When I think about the “housewives” I know, I’m humbled by their passion for God and their families and their competence to be good stewards of what God has given them. One homeschooling mother-of-four recently told me, “I saw we had an open day on our weekly schedule, so my husband and I thought we should start a small group for young families!”

If that’s a housewife, then I want to be like her when I grow up.
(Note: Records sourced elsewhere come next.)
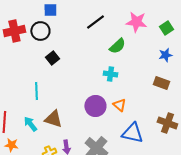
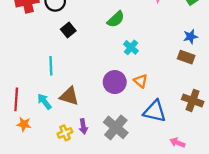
green semicircle: (117, 46) -> (116, 19), moved
blue star: (165, 55) -> (190, 37), moved
cyan cross: (110, 74) -> (131, 47), turned 32

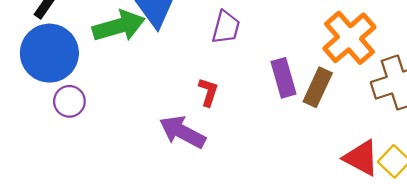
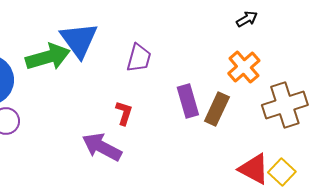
orange cross: (349, 38) -> (244, 67), size x0.7

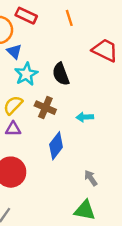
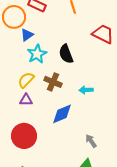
blue triangle: (14, 51) -> (27, 35), turned 40
blue diamond: (56, 146) -> (62, 114), turned 30

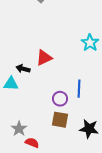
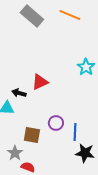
blue line: (79, 89) -> (75, 132), moved
brown square: (60, 120) -> (32, 135), moved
“She is clothed with strength and dignity,
    and she laughs without fear of the future.
When she speaks, her words are wise,
    and she gives instructions with kindness.
She carefully watches everything in her household
    and suffers nothing from laziness…

…Charm is deceptive, and beauty does not last;
    but a woman who fears the Lord will be greatly praised.” ~Prov. 31

9 thoughts on “Housewife: Curse or Calling

  1. Hello sister in CHRIST JESUS
    JoeLTJr here
    I have struggled to send you a comment since your last entry.
    I confessed that very thing to your mom tonight.
    I am totally amazed at how articulate you have become with word expression.
    And it is the accentuation to the glory of GOD that makes it so delicious!
    You continue to be a most honest blessing!
    Thank so much!
    And thank you great GOD ALMIGHTY, LORD and SAVIOR, JESUS CHRIST, for Grace! ♥️

    Liked by 1 person

  2. I agree with Joe . . . You are an excellent writer! While that was not your topic for this blog, it IS your wonderful writing ability that delivered this wise message about God’s design. You spoke truth in a humble and gracious way. While we must beware of comparing ourselves to others, if we did so, the rest of us might be found lacking in the faith and strength that God has given you to withstand trials. Thank you for the encouragement to keep working and serving to God’s glory!

    Like

    1. I can do nothing apart from what God helps me to do, and if y’all could live with me for a day I’m sure you could see all the ways I don’t depend on him like I should. Hmmm…maybe I should ask Ivan to do a “husband tells all” post. ;”
      But seriously, thank you for your prayers and encouragement, and for being such a faithful reader!

      Like

  3. Hi Grace,
    I am so thankful that you are alive and doing chores and writing! That is a huge blessing from God! I have learned to tell people that I work for God. I get up in the morning and say, “What would you like me to do today, God?” If He is pleased at the end of my day, I do not care what other people think. I pray every morning that God watches over you.

    Liked by 1 person

  4. Another beautiful post . I have had many jobs before and after marriage and children . I was home during the years of our sons growing up. I was able to do peer counseling while they were in school. I never regret a moment of being there for them when they were young and up to college age. Today it is easier because many parents can work at home . Time flies and they are gone . Being a faithful wife and mother brings commitment , joy , sorrow, rewards, and no regrets .

    Liked by 1 person

  5. Thank you Grace for your beautifully written blog. Your continue to inspire and encourage me. The most important job I have had gave me the paycheck of joy, love, peace and contentment. Being a housewife is also the best job I ever could have.